TÜSİAD Başkanı Turan: Beyin göçü önlenmeden ekonomi düzelmez

Türk Sanayici ve İş İnsanları Derneği olağan Genel Kurul toplantısını düzenledi. Toplantının açılış konuşmasını yapan TÜSİAD Başkanı Orhan Turan, ekonomide yanan ateşin sönmesi için rasyonel politikalara bağlı kalmaya devam edilmesi gerektiğini vurguladı. Turan, Türki

TÜSİAD Başkanı Turan: Beyin göçü önlenmeden ekonomi düzelmez
09-02-2024 09:17
Türk ÖZETİ| Sanayici ve İş İnsanları Derneği olağan Genel Kurul toplantısını düzenledi. Toplantının açılış konuşmasını yapan TÜSİAD Başkanı Orhan Turan, ekonomide yanan ateşin sönmesi için rasyonel politikalara bağlı kalmaya devam edilmesi gerektiğini vurguladı. Turan, Türkiye ekonomisinde yaşanan sorunların sadece para ve maliye politikaları ile aşılabilir nitelikte olmadığının altını çizerek beyin göçünün önüne geçmeden sorunların aşılamayacağını söyledi.Abone ol

Türk Sanayici ve İşinsanları Derneği (TÜSİAD) olağan Genel Kurul toplantısını düzenledi. Toplantıda açılış konuşmasını yapan TÜSİAD Başkanı Orhan Turan ekonomik iyileşme için rasyonel politika çerçevelerine bağlı kalmaya devam edilmesi gerektiğini, enflasyonla mücadelede para politikasının, sosyal politikalar ve maliye politikası ile de desteklemesini önemsediklerini ifade etti.

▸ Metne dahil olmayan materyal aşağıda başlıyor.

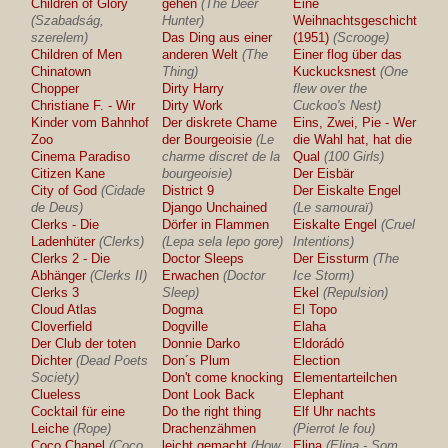
Children of Glory
gehen
(The Deer
Eine
(Szabadság,
Hunter)
Weihnachtsgeschichte
szerelem)
Das Ding aus einer
(1951)
(Scrooge)
Children of Men
anderen Welt
(The
Einer flog über das
Chinatown
Thing)
Kuckucksnest
(One
Chopper
Dirty Harry
flew over the
Christiane F. - Wir
Dirty Work
Cuckoo's Nest)
Kinder vom Bahnhof
Der diskrete Chame
Eins, Zwei, Pie - Wer
Zoo
der Bourgeoisie
(Le
die Wahl hat, hat die
Cinema Paradiso
charme discret de la
Qual
(100 Girls)
Citizen Kane
bourgeoisie)
Der Eisbär
City of God
(Cidade
District 9
Der Eiskalte Engel
de Deus)
Django Unchained
(Le samouraï)
Clerks - Die
Dörfer in Flammen
Eiskalte Engel
(Cruel
Ladenhüter
(Clerks)
(Lepa sela lepo gore)
Intentions)
Clerks 2 - Die
Doctor Sleeps
Der Eissturm
(The
Abhänger
(Clerks II)
Erwachen
(Doctor
Ice Storm)
Clerks 3
Sleep)
Ekel
(Repulsion)
Cloud Atlas
Dogma
El Topo
Cloverfield
Dogville
Elaha
Der Club der toten
Donnie Darko
Eldorádó
Dichter
(Dead Poets
Don´s Plum
Election
Society)
Don't come knocking
Elementarteilchen
Clueless
Dont Look Back
Elephant
Cocktail für eine
Do the right thing
Elf Uhr nachts
Leiche
(Rope)
Drachenzähmen
(Pierrot le fou)
Coco Chanel
(Coco
leicht gemacht
(How
Elina
(Elina - Som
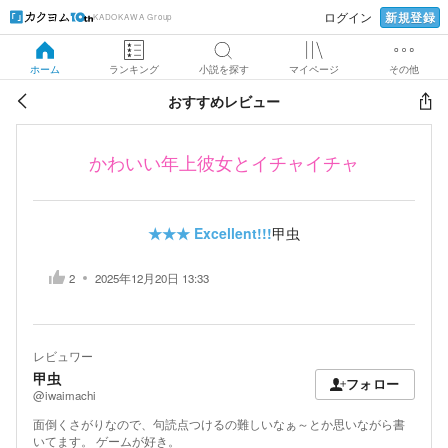
新規登録
ログイン
KADOKAWA Group
ホーム
ランキング
小説を探す
マイページ
その他
おすすめレビュー
かわいい年上彼女とイチャイチャ
★★★
Excellent!!!
甲虫
2
2025年12月20日 13:33
レビュワー
甲虫
フォロー
@iwaimachi
面倒くさがりなので、句読点つけるの難しいなぁ～とか思いながら書
いてます。 ゲームが好き。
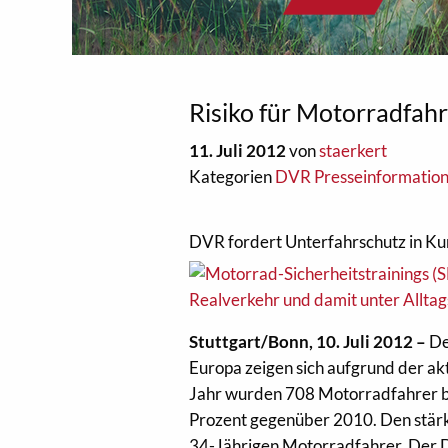
Risiko für Motorradfahr
11. Juli 2012
von
staerkert
Kategorien
DVR Presseinformatio
DVR fordert Unterfahrschutz in Ku
Stuttgart/Bonn, 10. Juli 2012 –
De
Europa zeigen sich aufgrund der akt
Jahr wurden 708 Motorradfahrer be
Prozent gegenüber 2010. Den stärks
34-Jährigen Motorradfahrer. Der D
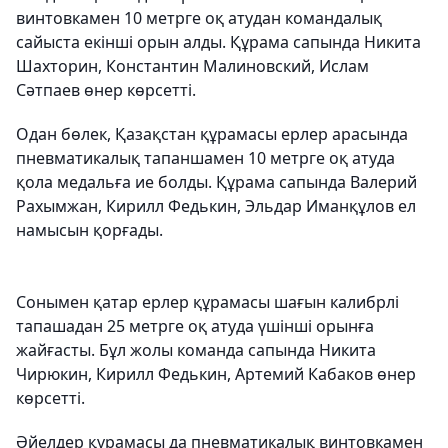
винтовкамен 10 метрге оқ атудан командалық
сайыста екінші орын алды. Құрама сапында Никита
Шахторин, Константин Малиновский, Ислам
Сәтпаев өнер көрсетті.
Одан бөлек, Қазақстан құрамасы ерлер арасында
пневматикалық тапаншамен 10 метрге оқ атуда
қола медальға ие болды. Құрама сапында Валерий
Рахымжан, Кирилл Федькин, Эльдар Иманқұлов ел
намысын қорғады.
Сонымен қатар ерлер құрамасы шағын калибрлі
тапашадан 25 метрге оқ атуда үшінші орынға
жайғасты. Бұл жолы команда сапында Никита
Чирюкин, Кирилл Федькин, Артемий Кабаков өнер
көрсетті.
Әйелдер құрамасы да пневматикалық винтовкамен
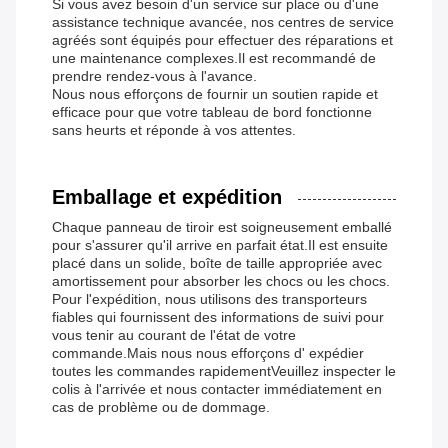
Si vous avez besoin d'un service sur place ou d'une
assistance technique avancée, nos centres de service
agréés sont équipés pour effectuer des réparations et
une maintenance complexes.Il est recommandé de
prendre rendez-vous à l'avance.
Nous nous efforçons de fournir un soutien rapide et
efficace pour que votre tableau de bord fonctionne
sans heurts et réponde à vos attentes.
Emballage et expédition
Chaque panneau de tiroir est soigneusement emballé
pour s'assurer qu'il arrive en parfait état.Il est ensuite
placé dans un solide, boîte de taille appropriée avec
amortissement pour absorber les chocs ou les chocs.
Pour l'expédition, nous utilisons des transporteurs
fiables qui fournissent des informations de suivi pour
vous tenir au courant de l'état de votre
commande.Mais nous nous efforçons d' expédier
toutes les commandes rapidementVeuillez inspecter le
colis à l'arrivée et nous contacter immédiatement en
cas de problème ou de dommage.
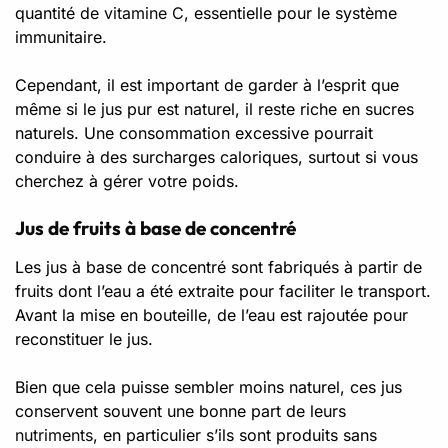
quantité de
vitamine C
, essentielle pour le système
immunitaire.
Cependant, il est important de garder à l’esprit que
même si le jus pur est naturel, il reste riche en sucres
naturels. Une consommation excessive pourrait
conduire à des surcharges caloriques, surtout si vous
cherchez à gérer votre poids.
Jus de fruits à base de concentré
Les jus à base de concentré sont fabriqués à partir de
fruits dont l’eau a été extraite pour faciliter le transport.
Avant la mise en bouteille, de l’eau est rajoutée pour
reconstituer le jus.
Bien que cela puisse sembler moins naturel, ces jus
conservent souvent une bonne part de leurs
nutriments
, en particulier s’ils sont produits sans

Bu sürecin sadece enflasyonun düşürülmesi açısından değil aynı zamanda özellikle sabit gelirliler üzerindeki olumsuz etkileri açısından da son derece önemli olduğunu kaydeden Turan, Türkiye ekonomisinde yaşanan sorunların sadece para ve maliye politikaları ile aşılabilir nitelikte olmadığını vurguladı. Sorunların etrafından dolaşmak, pansuman önlemlerle çözümü geleceğe ötelemenin ülkenin çıkarına olmadığını söyleyen TÜSİAD Başkanı Turan beyin göçünün ekonomiye etkisine dikkat çekerek ‘’Beyin göçünün önüne geçmeden, nitelikli eğitim ve nitelikli insan kaynağı sorununu çözmeden ekonomimizin rekabetçiliğini koruyamayız. Enflasyonda kalıcı bir iyileşme elde edemeyiz. Geçim sıkıntısını çözemeyiz. Orta gelir tuzağından kurtulup yüksek gelirli ülkeler arasına katılamayız’’ ifadelerini kullandı.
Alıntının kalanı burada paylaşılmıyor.